WHAT IS BEING ASKED: Extract, from the records beneath this instruction, each line that contains the word "August".

DATA EXCERPTS:
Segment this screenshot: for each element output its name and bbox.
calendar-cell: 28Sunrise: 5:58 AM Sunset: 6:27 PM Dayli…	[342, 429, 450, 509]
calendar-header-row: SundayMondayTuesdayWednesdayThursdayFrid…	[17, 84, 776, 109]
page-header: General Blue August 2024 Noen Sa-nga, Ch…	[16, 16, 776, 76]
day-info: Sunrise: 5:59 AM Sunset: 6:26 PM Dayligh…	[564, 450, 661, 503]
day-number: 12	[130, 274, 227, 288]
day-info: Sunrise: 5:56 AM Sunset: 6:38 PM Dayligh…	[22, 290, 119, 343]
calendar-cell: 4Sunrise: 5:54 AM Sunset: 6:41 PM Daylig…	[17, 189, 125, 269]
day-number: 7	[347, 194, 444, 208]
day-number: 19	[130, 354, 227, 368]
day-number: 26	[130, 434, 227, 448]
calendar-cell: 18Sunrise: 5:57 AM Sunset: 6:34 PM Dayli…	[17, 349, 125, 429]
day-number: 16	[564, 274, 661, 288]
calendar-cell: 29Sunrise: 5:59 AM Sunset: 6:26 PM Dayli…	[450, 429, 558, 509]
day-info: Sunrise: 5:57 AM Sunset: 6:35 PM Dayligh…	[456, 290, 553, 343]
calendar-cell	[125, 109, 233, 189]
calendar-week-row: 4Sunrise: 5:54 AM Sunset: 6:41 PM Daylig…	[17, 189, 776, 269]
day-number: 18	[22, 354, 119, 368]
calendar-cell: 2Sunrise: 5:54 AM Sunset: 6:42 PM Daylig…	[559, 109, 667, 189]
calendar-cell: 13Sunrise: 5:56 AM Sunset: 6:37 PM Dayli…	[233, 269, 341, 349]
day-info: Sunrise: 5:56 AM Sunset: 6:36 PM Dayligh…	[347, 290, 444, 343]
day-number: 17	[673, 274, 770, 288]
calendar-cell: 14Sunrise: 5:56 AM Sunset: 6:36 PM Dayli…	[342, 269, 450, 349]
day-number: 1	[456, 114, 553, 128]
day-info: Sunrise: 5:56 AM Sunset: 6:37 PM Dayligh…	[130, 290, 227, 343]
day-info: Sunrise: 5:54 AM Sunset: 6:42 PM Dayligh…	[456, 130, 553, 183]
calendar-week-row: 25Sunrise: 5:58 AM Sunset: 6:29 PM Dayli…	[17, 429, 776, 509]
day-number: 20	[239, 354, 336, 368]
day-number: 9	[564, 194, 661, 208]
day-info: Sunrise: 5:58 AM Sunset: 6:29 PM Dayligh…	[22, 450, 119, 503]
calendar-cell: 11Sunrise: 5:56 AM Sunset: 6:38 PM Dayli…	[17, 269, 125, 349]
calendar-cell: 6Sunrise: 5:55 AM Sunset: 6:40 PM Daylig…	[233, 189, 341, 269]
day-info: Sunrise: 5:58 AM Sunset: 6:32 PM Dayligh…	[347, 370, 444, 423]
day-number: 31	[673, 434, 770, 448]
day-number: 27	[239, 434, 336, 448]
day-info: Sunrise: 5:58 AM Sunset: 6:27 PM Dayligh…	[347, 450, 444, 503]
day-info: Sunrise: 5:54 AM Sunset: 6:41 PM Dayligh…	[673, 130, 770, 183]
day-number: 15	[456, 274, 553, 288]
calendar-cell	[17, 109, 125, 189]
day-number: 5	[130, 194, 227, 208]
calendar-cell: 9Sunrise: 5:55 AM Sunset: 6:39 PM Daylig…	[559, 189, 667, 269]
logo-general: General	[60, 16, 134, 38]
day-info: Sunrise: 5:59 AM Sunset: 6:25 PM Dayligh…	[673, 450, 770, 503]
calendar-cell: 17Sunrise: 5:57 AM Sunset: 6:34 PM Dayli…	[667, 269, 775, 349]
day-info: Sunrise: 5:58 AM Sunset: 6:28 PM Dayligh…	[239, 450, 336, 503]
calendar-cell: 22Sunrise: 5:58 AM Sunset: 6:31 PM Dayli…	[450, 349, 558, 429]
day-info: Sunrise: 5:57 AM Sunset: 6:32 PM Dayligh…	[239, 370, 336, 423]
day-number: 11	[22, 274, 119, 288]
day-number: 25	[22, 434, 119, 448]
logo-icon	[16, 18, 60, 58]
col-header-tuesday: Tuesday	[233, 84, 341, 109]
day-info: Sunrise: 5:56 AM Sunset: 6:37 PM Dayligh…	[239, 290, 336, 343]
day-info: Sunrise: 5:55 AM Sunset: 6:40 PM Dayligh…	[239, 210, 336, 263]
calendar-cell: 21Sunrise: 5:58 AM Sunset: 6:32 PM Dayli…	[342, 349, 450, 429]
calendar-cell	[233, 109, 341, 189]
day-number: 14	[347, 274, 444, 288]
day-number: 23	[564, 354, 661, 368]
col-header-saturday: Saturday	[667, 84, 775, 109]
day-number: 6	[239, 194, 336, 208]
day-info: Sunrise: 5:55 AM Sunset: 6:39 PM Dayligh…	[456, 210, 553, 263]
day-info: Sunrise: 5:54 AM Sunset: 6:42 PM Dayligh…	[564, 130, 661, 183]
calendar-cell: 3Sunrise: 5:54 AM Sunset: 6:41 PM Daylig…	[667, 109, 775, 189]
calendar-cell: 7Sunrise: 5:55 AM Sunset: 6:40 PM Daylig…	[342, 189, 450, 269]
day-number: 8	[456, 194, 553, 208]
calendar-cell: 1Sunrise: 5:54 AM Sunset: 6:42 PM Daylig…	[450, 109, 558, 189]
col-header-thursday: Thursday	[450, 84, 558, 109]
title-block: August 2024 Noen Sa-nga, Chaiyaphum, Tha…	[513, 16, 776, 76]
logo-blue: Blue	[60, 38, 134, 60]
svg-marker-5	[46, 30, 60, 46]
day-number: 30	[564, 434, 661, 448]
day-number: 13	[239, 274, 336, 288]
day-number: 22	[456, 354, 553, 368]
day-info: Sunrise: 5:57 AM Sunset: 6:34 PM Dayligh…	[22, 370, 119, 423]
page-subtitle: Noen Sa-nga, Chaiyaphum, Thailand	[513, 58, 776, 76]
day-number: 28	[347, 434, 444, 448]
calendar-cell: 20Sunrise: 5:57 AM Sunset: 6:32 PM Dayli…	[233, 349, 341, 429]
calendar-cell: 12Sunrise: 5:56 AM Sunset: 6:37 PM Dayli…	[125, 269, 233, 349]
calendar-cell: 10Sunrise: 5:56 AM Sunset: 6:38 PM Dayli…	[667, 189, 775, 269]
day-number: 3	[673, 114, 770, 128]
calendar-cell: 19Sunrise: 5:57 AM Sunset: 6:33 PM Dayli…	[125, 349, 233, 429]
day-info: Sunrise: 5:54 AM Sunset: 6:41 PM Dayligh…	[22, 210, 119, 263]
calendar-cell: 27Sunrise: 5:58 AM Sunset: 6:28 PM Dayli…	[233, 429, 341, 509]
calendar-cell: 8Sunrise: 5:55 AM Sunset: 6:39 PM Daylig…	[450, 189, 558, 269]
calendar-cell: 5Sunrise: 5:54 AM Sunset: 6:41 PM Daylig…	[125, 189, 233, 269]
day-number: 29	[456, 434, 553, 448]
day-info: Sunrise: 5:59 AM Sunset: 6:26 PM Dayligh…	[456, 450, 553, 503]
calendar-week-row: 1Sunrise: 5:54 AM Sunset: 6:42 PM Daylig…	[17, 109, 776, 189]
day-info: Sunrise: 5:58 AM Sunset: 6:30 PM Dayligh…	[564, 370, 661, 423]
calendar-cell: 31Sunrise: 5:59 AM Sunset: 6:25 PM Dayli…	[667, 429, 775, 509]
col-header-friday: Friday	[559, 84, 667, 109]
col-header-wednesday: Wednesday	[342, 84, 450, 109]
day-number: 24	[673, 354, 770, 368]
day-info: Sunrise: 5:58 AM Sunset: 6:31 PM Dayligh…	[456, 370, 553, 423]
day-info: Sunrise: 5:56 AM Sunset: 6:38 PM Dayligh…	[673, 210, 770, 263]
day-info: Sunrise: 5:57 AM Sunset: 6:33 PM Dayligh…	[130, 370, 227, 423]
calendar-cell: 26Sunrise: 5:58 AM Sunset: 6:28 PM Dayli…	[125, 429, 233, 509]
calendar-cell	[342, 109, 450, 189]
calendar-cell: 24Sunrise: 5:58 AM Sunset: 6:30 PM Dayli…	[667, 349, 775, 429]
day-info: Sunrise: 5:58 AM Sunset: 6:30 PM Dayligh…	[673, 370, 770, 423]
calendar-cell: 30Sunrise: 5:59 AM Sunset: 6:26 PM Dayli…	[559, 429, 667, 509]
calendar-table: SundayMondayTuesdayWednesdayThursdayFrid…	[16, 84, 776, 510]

ANSWER AREA:
page-header: General Blue August 2024 Noen Sa-nga, Ch…	[16, 16, 776, 76]
title-block: August 2024 Noen Sa-nga, Chaiyaphum, Tha…	[513, 16, 776, 76]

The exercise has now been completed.